I don’t know about RDBO, but to my knowledge, it doesn’t have the ResultSet as an explicit concept the way DBIC does. And I know that with Class::DBI, which also doesn’t have the concept of a ResultSet, this is kind of piecemeal query composition is not possible at all.

Re:Great Points

perrin on 2007-08-26T22:44:05

Thanks, that's the best explanation I've heard of it.

I've mostly used the data structure approach. RDBO includes a query builder which is much more powerful than SQL::Abstract and is able to represent joins and complex conditions reasonably well. I've done work with that where the conditions are built up similar to what you describe and then passed to the query builder to be turned into SQL.

here, here!

mpeters on 2007-08-20T22:25:40

Class::DBI does get on my nerves at times, but the thing I absolutely love about it is how easy it is to drop into SQL and back out again. Any SELECT query can return C::DBI based objects. And most of the other annoyances you took care of for us with your patches :)

What ORMs are good at

merlyn on 2007-08-21T00:37:32

What I really want an ORM for is to take care of the mind-numbing SQL. The stuff you write repeatedly to "get a row with this primary key so I can look at those four columns". That's going to be 80% of your SQL coding in a moderate-sized app.

But I agree with you... the other 20% can be split into "stuff that can be represented with convoluted Perl" vs "stuff that is better represented as real SQL". The line between those will vary from app to app, but the important thing is that that last category be relatively integrated with the ORM, so you don't go entirely into a different mode.

I'm in the opposite boat

btilly on 2007-08-21T22:52:48

My job is reporting. So while most Perl programmers seem to be hurrying as fast as they can to keep from having to write SQL, I'm going the other way - I don't want the necessary bits of Perl to obscure the big chunks of SQL.

When it makes sense, I'm happy to recommend an ORM. Most transactional applications fall in that boat. But when I see convoluted APIs to try to build complex SQL in Perl, I always am left thinking, "Why should I learn an API that is as complicated as SQL to get less capability than raw SQL already gives me?"

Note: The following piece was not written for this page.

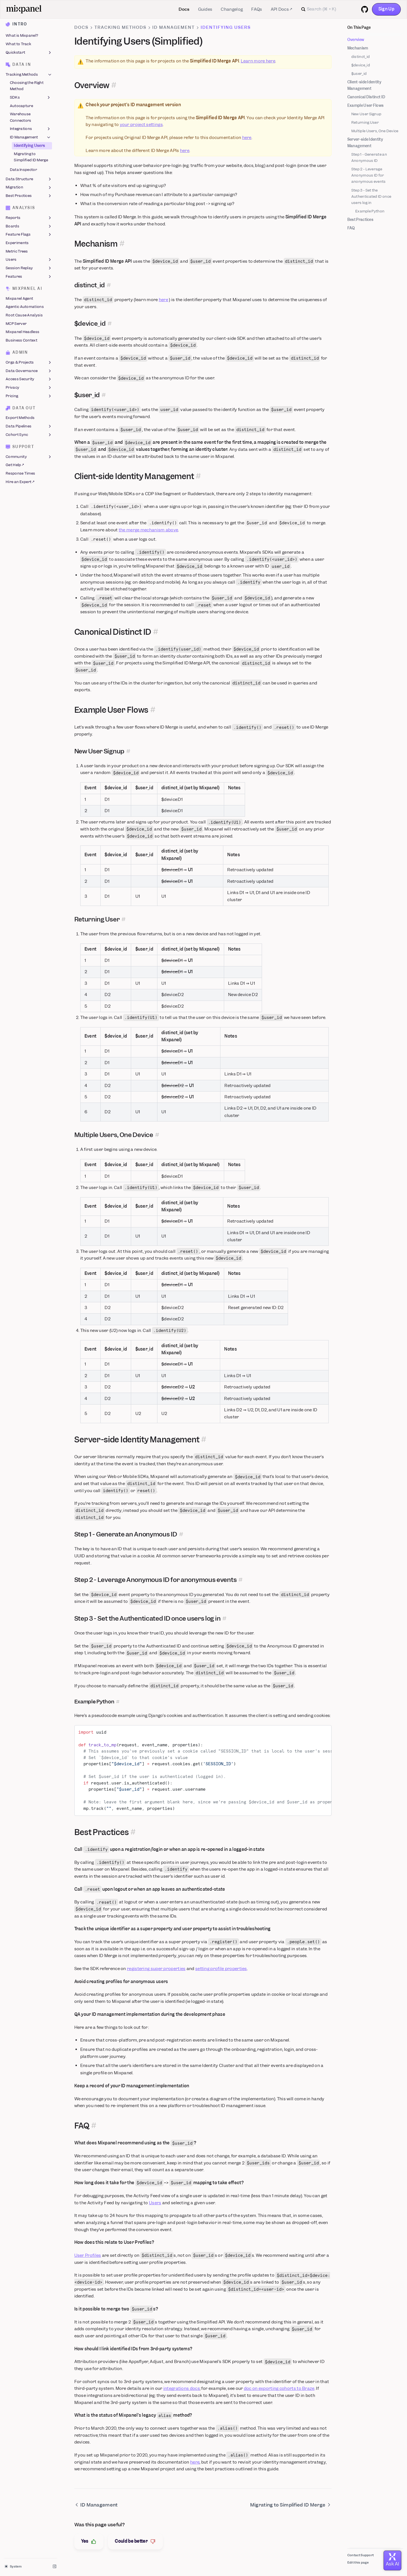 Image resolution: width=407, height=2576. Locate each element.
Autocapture (21, 105)
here (247, 137)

Furthermore if you're working with databases, I really think that you need to learn SQL. Learn what a database is, and how it works. That is knowledge that will repay you time and time again.

Incidentally at a previous job we found that an excellent interview question was to outline a simple real-world problem, and ask the candidates to design a database schema to handle it. An example would be to design a database for football teams to develop reports to help our boss play fantasy football. An example of a report would be which players scored the most touchdowns in 2005.

We saw this as a litmus test for design skills. If you're building a CRUD application (we were), laying out your database is a large part of your application design. Whether or not you're accessing it through raw SQL (we weren't), there is a direct relationship between how the database is laid out and what is easy to do in the application. Being able to see and appreciate those relationships is an important skill.

Plus virtually every solution had issues. Which gave us an opportunity to see how a person could evolve their design when problems were pointed out in it. Seeing that thinking process was invaluable.

But if you've spent your entire programming career running away from learning what a database is and how to use it, how would you do on a problem like that? (And how much worse do you do on the real-world programming problems that this problem is meant to emulate?)